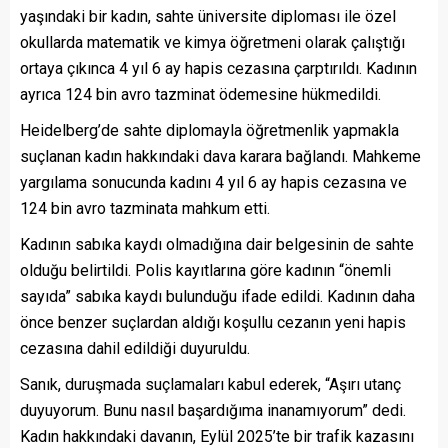
yaşındaki bir kadın, sahte üniversite diploması ile özel
okullarda matematik ve kimya öğretmeni olarak çalıştığı
ortaya çıkınca 4 yıl 6 ay hapis cezasına çarptırıldı. Kadının
ayrıca 124 bin avro tazminat ödemesine hükmedildi.
Heidelberg’de sahte diplomayla öğretmenlik yapmakla
suçlanan kadın hakkındaki dava karara bağlandı. Mahkeme
yargılama sonucunda kadını 4 yıl 6 ay hapis cezasına ve
124 bin avro tazminata mahkum etti.
Kadının sabıka kaydı olmadığına dair belgesinin de sahte
olduğu belirtildi. Polis kayıtlarına göre kadının “önemli
sayıda” sabıka kaydı bulunduğu ifade edildi. Kadının daha
önce benzer suçlardan aldığı koşullu cezanın yeni hapis
cezasına dahil edildiği duyuruldu.
Sanık, duruşmada suçlamaları kabul ederek, “Aşırı utanç
duyuyorum. Bunu nasıl başardığıma inanamıyorum” dedi.
Kadın hakkındaki davanın, Eylül 2025’te bir trafik kazasını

· · · · · · ·

### PROBLEM DESCRIPTION
Show a copy of each line from the records above in which the string "sahte" occurs.

### TASK RESULT
yaşındaki bir kadın, sahte üniversite diploması ile özel
Heidelberg’de sahte diplomayla öğretmenlik yapmakla
Kadının sabıka kaydı olmadığına dair belgesinin de sahte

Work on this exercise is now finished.